### Required action:
Look through the listing below, and wherever a line has the string "target", copy it.

### Data supplied:

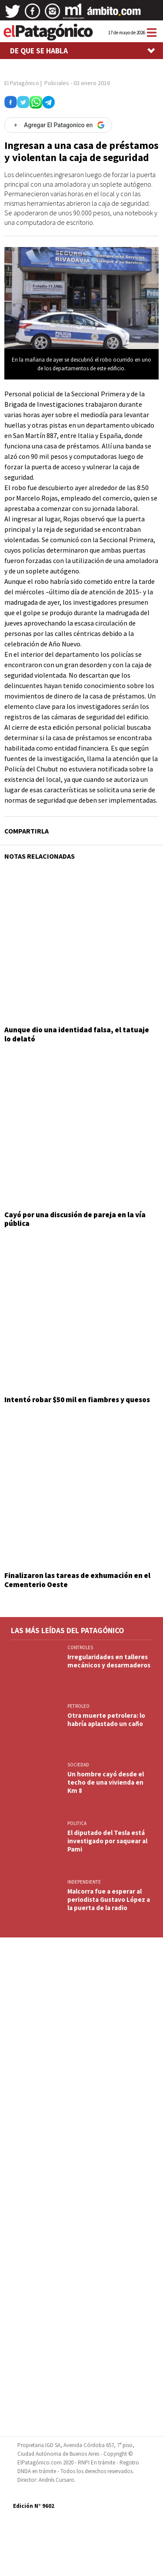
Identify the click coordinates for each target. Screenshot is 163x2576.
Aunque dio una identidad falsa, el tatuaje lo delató (76, 1034)
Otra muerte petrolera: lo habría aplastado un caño (106, 1719)
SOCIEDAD (78, 1765)
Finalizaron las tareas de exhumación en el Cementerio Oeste (77, 1580)
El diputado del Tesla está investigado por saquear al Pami (107, 1840)
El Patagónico (21, 83)
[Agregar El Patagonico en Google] (58, 125)
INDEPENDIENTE (84, 1882)
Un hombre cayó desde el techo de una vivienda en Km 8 (105, 1782)
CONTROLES (80, 1647)
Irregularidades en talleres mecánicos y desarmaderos (108, 1661)
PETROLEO (78, 1706)
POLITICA (76, 1823)
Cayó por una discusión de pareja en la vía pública (75, 1219)
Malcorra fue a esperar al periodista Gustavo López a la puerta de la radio (108, 1899)
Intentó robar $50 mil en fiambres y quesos (77, 1399)
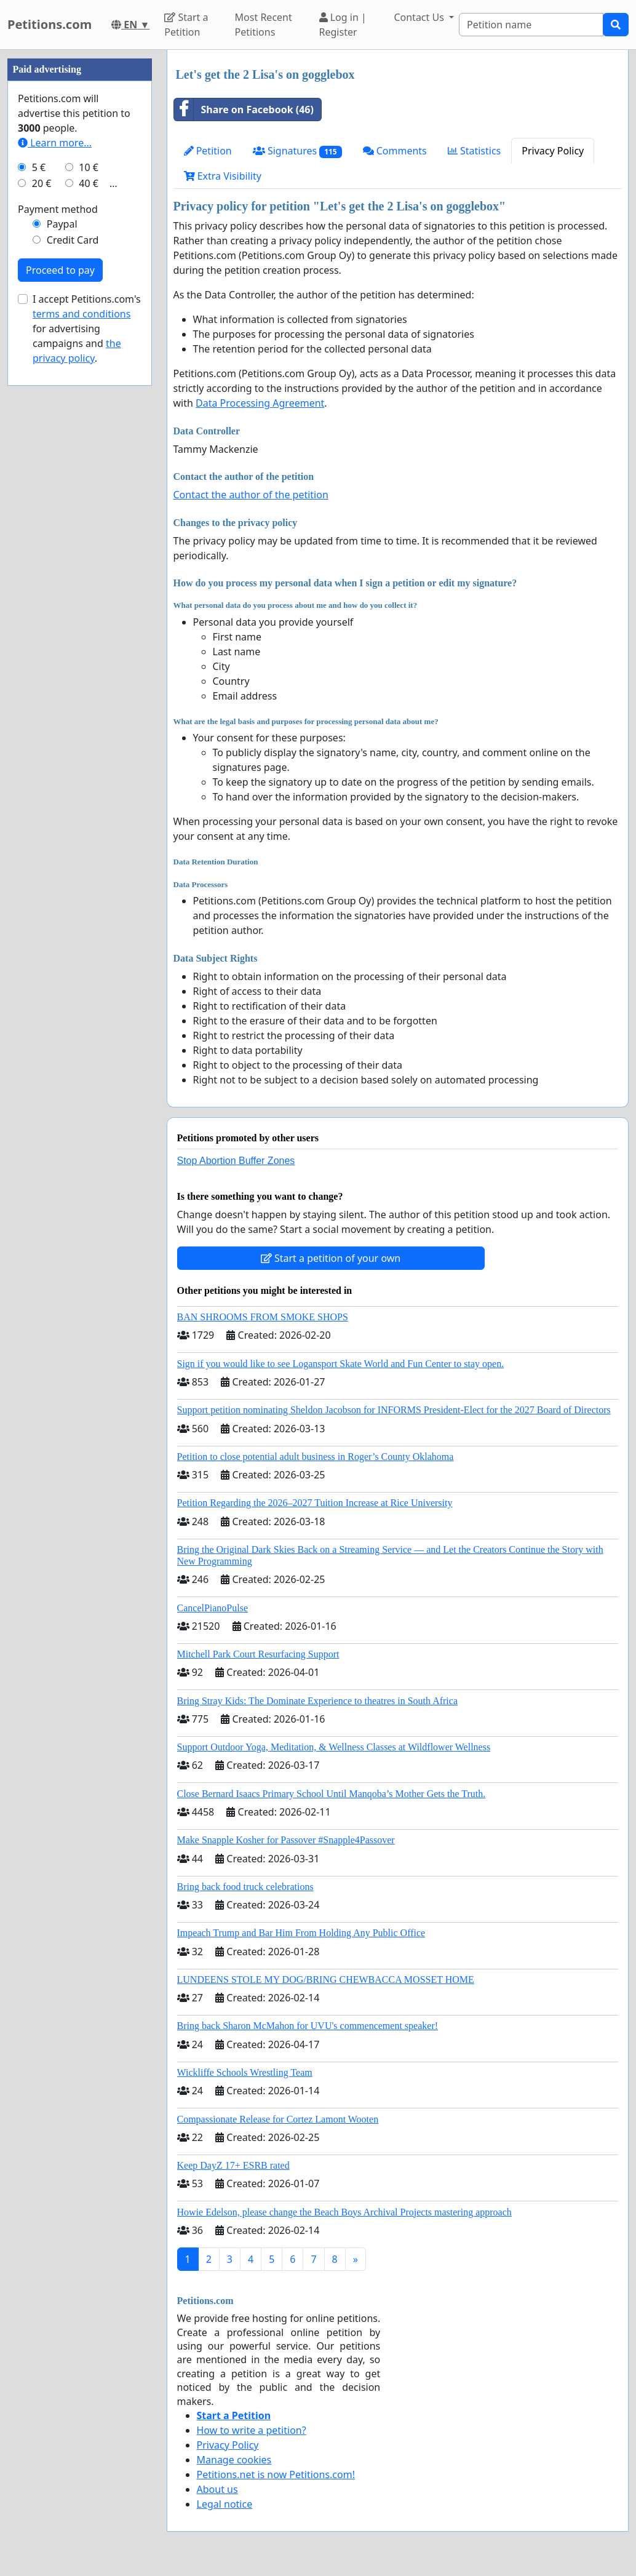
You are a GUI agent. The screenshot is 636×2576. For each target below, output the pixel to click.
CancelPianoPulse (212, 1608)
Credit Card (73, 609)
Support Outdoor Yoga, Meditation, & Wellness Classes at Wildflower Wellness (334, 1747)
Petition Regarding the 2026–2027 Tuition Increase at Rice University (315, 1502)
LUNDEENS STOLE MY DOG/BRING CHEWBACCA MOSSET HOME (325, 1979)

### Task result:
Identify the click coordinates for each target. Screenshot is 163x2576.
You are a GUI agent. The screenshot is 636×2576. For each target below, output the pixel to click.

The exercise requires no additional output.